Sunday, May 03, 2020

A good weekend

I have just finished a very good weekend.

It started at around 7 am on Friday morning, when I read my private email. There was a message from my doctoral supervisor who wrote "I think the changes you have made have certainly helped the narrative flow of the document. I've added a few comments for you to consider, but I think this is just about 'ready for submission' ... The effort you've put into this document really shows! Well done!". From his feedback, it seemed that all he was asking was for summaries at the end of four chapters. I worked on this on and off during Friday and Saturday, adding a few more paragraphs at the end of those chapters. When I thought that I was done, I took yet another look through the thesis and realised that there was a section missing, something that we had never discussed. The final chapter restates the research questions that were presented at the beginning of the thesis; following them were stated the aims and objectives of the research. Nowhere in the thesis was anything written related to those aims and objectives, so I thought it necessary to add a section (another page) discussing whether the aims and objectives had been realised. I finished this off then uploaded to the supervisor what I hope is the final version, at around 8 pm yesterday evening.

I also did some paying work for some of my clients.

Over the past few days, I have been copy editing a book entitled "E = mc2" by David Bodanis; something went wrong when converting the epub format to mobi (which is what the Kindle wants), so I had to go through the entire book and fix the formatting. I didn't really read the book - I look forward to doing so in the next few days - but one part captured my interest, about an astronomer called Cecilia Payne, who in 1925 concluded in her doctoral thesis that the sun is about 75% hydrogen, and not iron as was previously thought. The scientific world ignored her until someone else (a man) arrived at the same conclusion. Her findings were ignored because she was a woman. While I was reading my own thesis, somewhere in the methodology chapter, I mentioned her in a footnote when I was writing about how the identity of the researcher should not make any difference in the exact sciences.

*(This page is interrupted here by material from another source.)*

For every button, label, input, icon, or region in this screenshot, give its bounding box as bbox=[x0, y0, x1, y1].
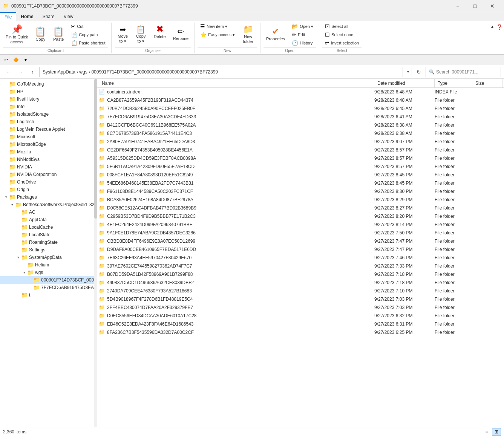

Yesterday was also my first grand-daughter's 4th birthday party. The rate of new Covid-19 infections in Israel (outside of the ultra-religious strongholds in Jerusalem and Bnei Barak) has dropped to zero in the past few days, so people are returning slowly to their previous habits. I had my mask on for most of the time and kept a distance from everyone else (no hugging), but I'm pleased that I was able to take part in the party.